What to produce:
Leave the pictures out. Return all other data exactly.

Data shown:

━━━━

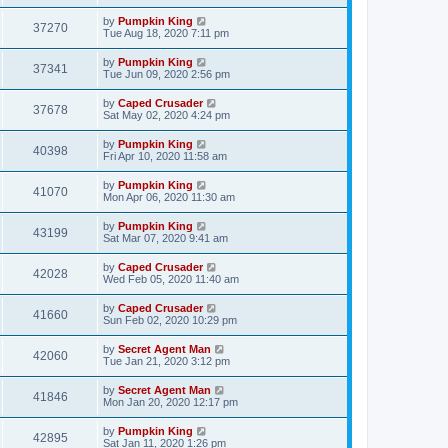
by
Pumpkin King
37270
Tue Aug 18, 2020 7:11 pm
by
Pumpkin King
37341
Tue Jun 09, 2020 2:56 pm
by
Caped Crusader
37678
Sat May 02, 2020 4:24 pm
by
Pumpkin King
40398
Fri Apr 10, 2020 11:58 am
by
Pumpkin King
41070
Mon Apr 06, 2020 11:30 am
by
Pumpkin King
43199
Sat Mar 07, 2020 9:41 am
by
Caped Crusader
42028
Wed Feb 05, 2020 11:40 am
by
Caped Crusader
41660
Sun Feb 02, 2020 10:29 pm
by
Secret Agent Man
42060
Tue Jan 21, 2020 3:12 pm
by
Secret Agent Man
41846
Mon Jan 20, 2020 12:17 pm
by
Pumpkin King
42895
Sat Jan 11, 2020 1:26 pm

━━━━

Output of the exercise:
by
Pumpkin King
37270
Tue Aug 18, 2020 7:11 pm
by
Pumpkin King
37341
Tue Jun 09, 2020 2:56 pm
by
Caped Crusader
37678
Sat May 02, 2020 4:24 pm
by
Pumpkin King
40398
Fri Apr 10, 2020 11:58 am
by
Pumpkin King
41070
Mon Apr 06, 2020 11:30 am
by
Pumpkin King
43199
Sat Mar 07, 2020 9:41 am
by
Caped Crusader
42028
Wed Feb 05, 2020 11:40 am
by
Caped Crusader
41660
Sun Feb 02, 2020 10:29 pm
by
Secret Agent Man
42060
Tue Jan 21, 2020 3:12 pm
by
Secret Agent Man
41846
Mon Jan 20, 2020 12:17 pm
by
Pumpkin King
42895
Sat Jan 11, 2020 1:26 pm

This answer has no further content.